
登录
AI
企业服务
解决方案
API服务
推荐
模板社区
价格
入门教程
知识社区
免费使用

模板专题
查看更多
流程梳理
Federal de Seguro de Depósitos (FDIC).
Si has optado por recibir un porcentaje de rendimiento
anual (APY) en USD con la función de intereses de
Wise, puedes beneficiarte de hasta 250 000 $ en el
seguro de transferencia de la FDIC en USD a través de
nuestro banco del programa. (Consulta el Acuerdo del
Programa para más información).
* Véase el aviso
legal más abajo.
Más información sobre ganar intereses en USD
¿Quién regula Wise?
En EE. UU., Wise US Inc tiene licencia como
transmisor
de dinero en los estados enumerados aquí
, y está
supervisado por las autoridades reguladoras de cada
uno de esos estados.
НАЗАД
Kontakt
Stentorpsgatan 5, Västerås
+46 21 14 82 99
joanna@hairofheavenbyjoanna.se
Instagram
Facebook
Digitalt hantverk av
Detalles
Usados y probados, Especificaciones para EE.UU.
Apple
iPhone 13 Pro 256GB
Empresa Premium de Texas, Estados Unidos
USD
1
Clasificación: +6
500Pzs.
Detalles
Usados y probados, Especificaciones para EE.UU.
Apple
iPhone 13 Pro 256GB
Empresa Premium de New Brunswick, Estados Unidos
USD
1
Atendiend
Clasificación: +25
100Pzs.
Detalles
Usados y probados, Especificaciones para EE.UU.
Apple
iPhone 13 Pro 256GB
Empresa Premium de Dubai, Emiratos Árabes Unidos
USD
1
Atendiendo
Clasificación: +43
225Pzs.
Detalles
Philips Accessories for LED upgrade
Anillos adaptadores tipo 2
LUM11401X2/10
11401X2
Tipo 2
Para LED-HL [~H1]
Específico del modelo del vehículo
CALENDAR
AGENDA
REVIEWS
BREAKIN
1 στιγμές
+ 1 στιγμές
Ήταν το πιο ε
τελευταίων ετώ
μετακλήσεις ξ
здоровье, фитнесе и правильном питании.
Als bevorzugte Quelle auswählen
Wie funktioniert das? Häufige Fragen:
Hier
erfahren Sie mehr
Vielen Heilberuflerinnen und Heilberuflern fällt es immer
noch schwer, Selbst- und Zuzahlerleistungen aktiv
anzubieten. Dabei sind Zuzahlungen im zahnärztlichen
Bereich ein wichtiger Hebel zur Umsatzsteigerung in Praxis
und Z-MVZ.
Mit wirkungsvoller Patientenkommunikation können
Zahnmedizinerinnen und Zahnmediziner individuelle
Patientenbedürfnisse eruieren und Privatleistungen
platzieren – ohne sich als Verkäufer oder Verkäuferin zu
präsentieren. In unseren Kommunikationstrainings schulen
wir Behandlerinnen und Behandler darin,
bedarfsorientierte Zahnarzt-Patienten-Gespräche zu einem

☆ ☆ ☆ ☆ ☆

_ASSIGNED TASK_: Please print out every entry again, exactly as it reads.

_WRITTEN SOLUTION_:

登录
AI
企业服务
解决方案
API服务
推荐
模板社区
价格
入门教程
知识社区
免费使用

模板专题
查看更多
流程梳理
Federal de Seguro de Depósitos (FDIC).
Si has optado por recibir un porcentaje de rendimiento
anual (APY) en USD con la función de intereses de
Wise, puedes beneficiarte de hasta 250 000 $ en el
seguro de transferencia de la FDIC en USD a través de
nuestro banco del programa. (Consulta el Acuerdo del
Programa para más información).
* Véase el aviso
legal más abajo.
Más información sobre ganar intereses en USD
¿Quién regula Wise?
En EE. UU., Wise US Inc tiene licencia como
transmisor
de dinero en los estados enumerados aquí
, y está
supervisado por las autoridades reguladoras de cada
uno de esos estados.
НАЗАД
Kontakt
Stentorpsgatan 5, Västerås
+46 21 14 82 99
joanna@hairofheavenbyjoanna.se
Instagram
Facebook
Digitalt hantverk av
Detalles
Usados y probados, Especificaciones para EE.UU.
Apple
iPhone 13 Pro 256GB
Empresa Premium de Texas, Estados Unidos
USD
1
Clasificación: +6
500Pzs.
Detalles
Usados y probados, Especificaciones para EE.UU.
Apple
iPhone 13 Pro 256GB
Empresa Premium de New Brunswick, Estados Unidos
USD
1
Atendiend
Clasificación: +25
100Pzs.
Detalles
Usados y probados, Especificaciones para EE.UU.
Apple
iPhone 13 Pro 256GB
Empresa Premium de Dubai, Emiratos Árabes Unidos
USD
1
Atendiendo
Clasificación: +43
225Pzs.
Detalles
Philips Accessories for LED upgrade
Anillos adaptadores tipo 2
LUM11401X2/10
11401X2
Tipo 2
Para LED-HL [~H1]
Específico del modelo del vehículo
CALENDAR
AGENDA
REVIEWS
BREAKIN
1 στιγμές
+ 1 στιγμές
Ήταν το πιο ε
τελευταίων ετώ
μετακλήσεις ξ
здоровье, фитнесе и правильном питании.
Als bevorzugte Quelle auswählen
Wie funktioniert das? Häufige Fragen:
Hier
erfahren Sie mehr
Vielen Heilberuflerinnen und Heilberuflern fällt es immer
noch schwer, Selbst- und Zuzahlerleistungen aktiv
anzubieten. Dabei sind Zuzahlungen im zahnärztlichen
Bereich ein wichtiger Hebel zur Umsatzsteigerung in Praxis
und Z-MVZ.
Mit wirkungsvoller Patientenkommunikation können
Zahnmedizinerinnen und Zahnmediziner individuelle
Patientenbedürfnisse eruieren und Privatleistungen
platzieren – ohne sich als Verkäufer oder Verkäuferin zu
präsentieren. In unseren Kommunikationstrainings schulen
wir Behandlerinnen und Behandler darin,
bedarfsorientierte Zahnarzt-Patienten-Gespräche zu einem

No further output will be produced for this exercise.